Nothing but a verbatim copy of the data, minus the images, should be returned.

= Beginning of Section =

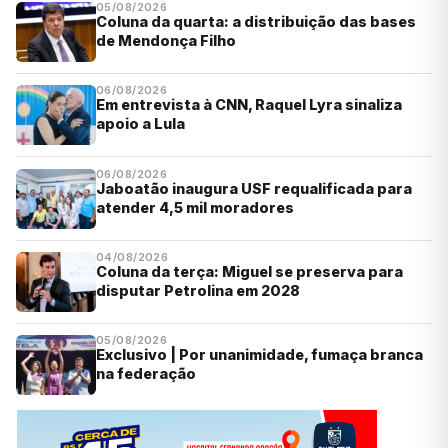
05/08/2026
Coluna da quarta: a distribuição das bases
de Mendonça Filho
06/08/2026
Em entrevista à CNN, Raquel Lyra sinaliza
apoio a Lula
06/08/2026
Jaboatão inaugura USF requalificada para
atender 4,5 mil moradores
04/08/2026
Coluna da terça: Miguel se preserva para
disputar Petrolina em 2028
05/08/2026
Exclusivo | Por unanimidade, fumaça branca
na federação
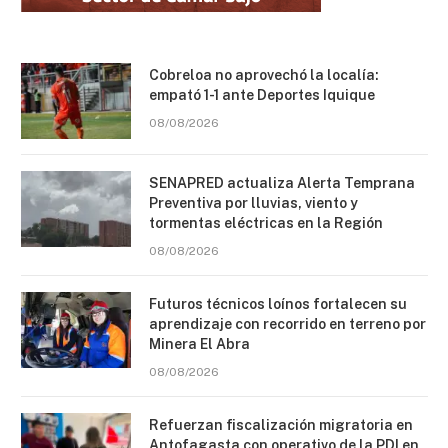
Cobreloa no aprovechó la localía:
empató 1-1 ante Deportes Iquique
08/08/2026
SENAPRED actualiza Alerta Temprana
Preventiva por lluvias, viento y
tormentas eléctricas en la Región
08/08/2026
Futuros técnicos loínos fortalecen su
aprendizaje con recorrido en terreno por
Minera El Abra
08/08/2026
Refuerzan fiscalización migratoria en
Antofagasta con operativo de la PDI en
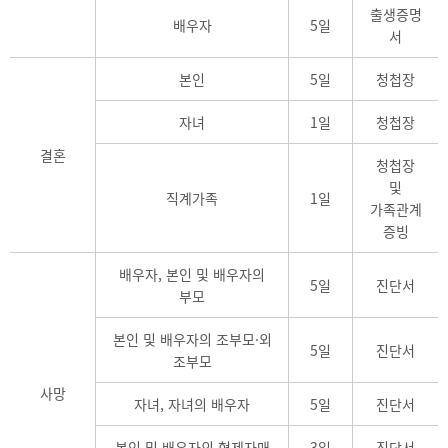
출생증명
배우자
5일
서
본인
5일
청첩장
자녀
1일
청첩장
결혼
청첩장
및
직계가족
1일
가족관계
증빙
배우자, 본인 및 배우자의
5일
진단서
부모
본인 및 배우자의 조부모·외
5일
진단서
조부모
사망
자녀, 자녀의 배우자
5일
진단서
본인 및 배우자의 형제자매
3일
진단서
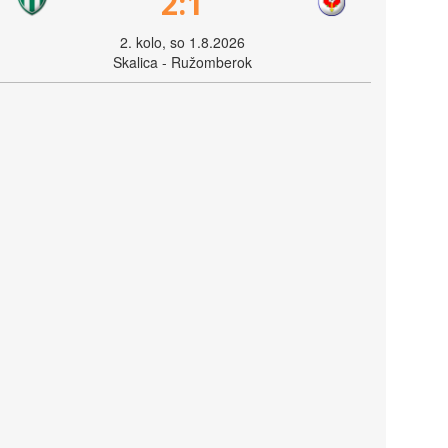
2:1
2. kolo, so 1.8.2026
Skalica - Ružomberok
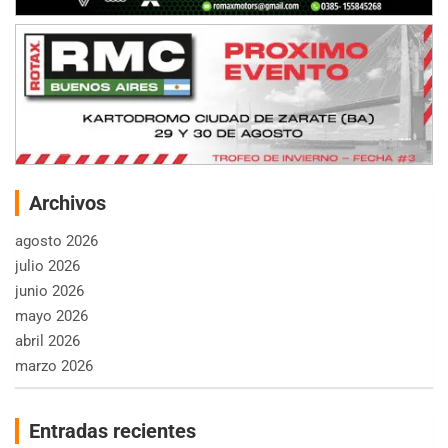
Archivos
agosto 2026
julio 2026
junio 2026
mayo 2026
abril 2026
marzo 2026
Entradas recientes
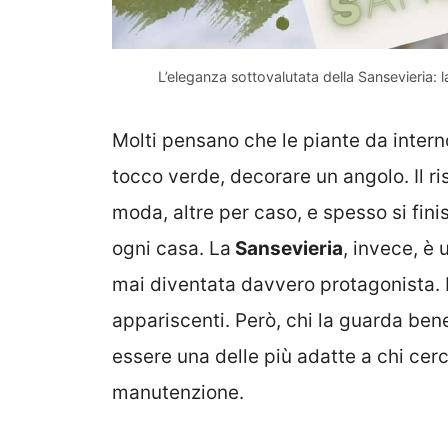
L’eleganza sottovalutata della Sansevieria: 
Molti pensano che le piante da intern
tocco verde, decorare un angolo. Il r
moda, altre per caso, e spesso si finis
ogni casa. La
Sansevieria
, invece, è
mai diventata davvero protagonista. F
appariscenti. Però, chi la guarda bene
essere una delle più adatte a chi cer
manutenzione.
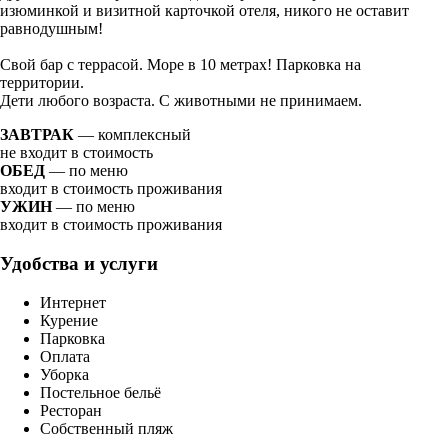
изюминкой и визитной карточкой отеля, никого не оставит
равнодушным!
Свой бар с террасой. Море в 10 метрах! Парковка на
территории.
Дети любого возраста. С животными не принимаем.
ЗАВТРАК
— комплексный
не входит в стоимость
ОБЕД
— по меню
входит в стоимость проживания
УЖИН
— по меню
входит в стоимость проживания
Удобства и услуги
Интернет
Курение
Парковка
Оплата
Уборка
Постельное бельё
Ресторан
Собственный пляж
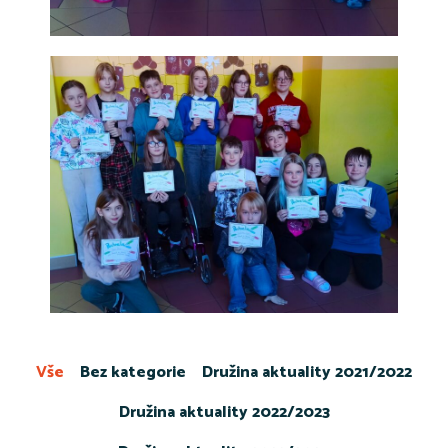
Vše
Bez kategorie
Družina aktuality 2021/2022
Družina aktuality 2022/2023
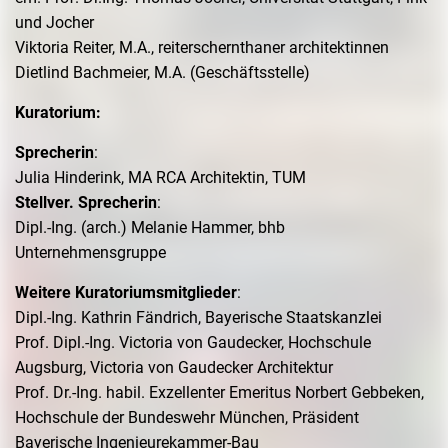
und Jocher
Viktoria Reiter, M.A., reiterschernthaner architektinnen
Dietlind Bachmeier, M.A. (Geschäftsstelle)
Kuratorium:
Sprecherin
:
Julia Hinderink, MA RCA Architektin, TUM
Stellver. Sprecherin
:
Dipl.-Ing. (arch.) Melanie Hammer, bhb
Unternehmensgruppe
Weitere Kuratoriumsmitglieder
:
Dipl.-Ing. Kathrin Fändrich, Bayerische Staatskanzlei
Prof. Dipl.-Ing. Victoria von Gaudecker, Hochschule
Augsburg, Victoria von Gaudecker Architektur
Prof. Dr.-Ing. habil. Exzellenter Emeritus Norbert Gebbeken,
Hochschule der Bundeswehr München, Präsident
Bayerische Ingenieurekammer-Bau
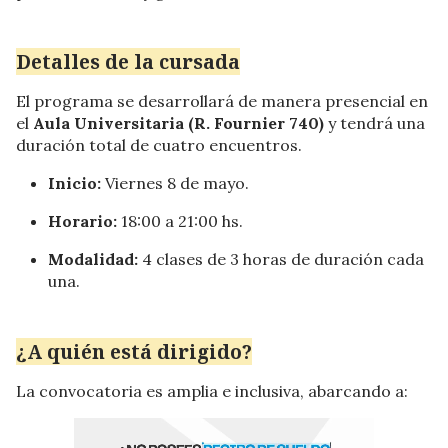
Detalles de la cursada
El programa se desarrollará de manera presencial en
el
Aula Universitaria (R. Fournier 740)
y tendrá una
duración total de cuatro encuentros.
Inicio:
Viernes 8 de mayo.
Horario:
18:00 a 21:00 hs.
Modalidad:
4 clases de 3 horas de duración cada
una.
¿A quién está dirigido?
La convocatoria es amplia e inclusiva, abarcando a:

= End of Section =

RESPONSE TO THIS TASK:
05/08/2026
Coluna da quarta: a distribuição das bases
de Mendonça Filho
06/08/2026
Em entrevista à CNN, Raquel Lyra sinaliza
apoio a Lula
06/08/2026
Jaboatão inaugura USF requalificada para
atender 4,5 mil moradores
04/08/2026
Coluna da terça: Miguel se preserva para
disputar Petrolina em 2028
05/08/2026
Exclusivo | Por unanimidade, fumaça branca
na federação
Cobreloa no aprovechó la localía:
empató 1-1 ante Deportes Iquique
08/08/2026
SENAPRED actualiza Alerta Temprana
Preventiva por lluvias, viento y
tormentas eléctricas en la Región
08/08/2026
Futuros técnicos loínos fortalecen su
aprendizaje con recorrido en terreno por
Minera El Abra
08/08/2026
Refuerzan fiscalización migratoria en
Antofagasta con operativo de la PDI en
출생증명
배우자
5일
서
본인
5일
청첩장
자녀
1일
청첩장
결혼
청첩장
및
직계가족
1일
가족관계
증빙
배우자, 본인 및 배우자의
5일
진단서
부모
본인 및 배우자의 조부모·외
5일
진단서
조부모
사망
자녀, 자녀의 배우자
5일
진단서
본인 및 배우자의 형제자매
3일
진단서
2:1
2. kolo, so 1.8.2026
Skalica - Ružomberok
Archivos
agosto 2026
julio 2026
junio 2026
mayo 2026
abril 2026
marzo 2026
Entradas recientes
L’eleganza sottovalutata della Sansevieria: 
Molti pensano che le piante da intern
tocco verde, decorare un angolo. Il r
moda, altre per caso, e spesso si finis
ogni casa. La
Sansevieria
, invece, è
mai diventata davvero protagonista. F
appariscenti. Però, chi la guarda bene
essere una delle più adatte a chi cer
manutenzione.
изюминкой и визитной карточкой отеля, никого не оставит
равнодушным!
Свой бар с террасой. Море в 10 метрах! Парковка на
территории.
Дети любого возраста. С животными не принимаем.
ЗАВТРАК
— комплексный
не входит в стоимость
ОБЕД
— по меню
входит в стоимость проживания
УЖИН
— по меню
входит в стоимость проживания
Удобства и услуги
Интернет
Курение
Парковка
Оплата
Уборка
Постельное бельё
Ресторан
Собственный пляж
Vše
Bez kategorie
Družina aktuality 2021/2022
Družina aktuality 2022/2023
und Jocher
Viktoria Reiter, M.A., reiterschernthaner architektinnen
Dietlind Bachmeier, M.A. (Geschäftsstelle)
Kuratorium:
Sprecherin
:
Julia Hinderink, MA RCA Architektin, TUM
Stellver. Sprecherin
:
Dipl.-Ing. (arch.) Melanie Hammer, bhb
Unternehmensgruppe
Weitere Kuratoriumsmitglieder
:
Dipl.-Ing. Kathrin Fändrich, Bayerische Staatskanzlei
Prof. Dipl.-Ing. Victoria von Gaudecker, Hochschule
Augsburg, Victoria von Gaudecker Architektur
Prof. Dr.-Ing. habil. Exzellenter Emeritus Norbert Gebbeken,
Hochschule der Bundeswehr München, Präsident
Bayerische Ingenieurekammer-Bau
Detalles de la cursada
El programa se desarrollará de manera presencial en
el
Aula Universitaria (R. Fournier 740)
y tendrá una
duración total de cuatro encuentros.
Inicio:
Viernes 8 de mayo.
Horario:
18:00 a 21:00 hs.
Modalidad:
4 clases de 3 horas de duración cada
una.
¿A quién está dirigido?
La convocatoria es amplia e inclusiva, abarcando a:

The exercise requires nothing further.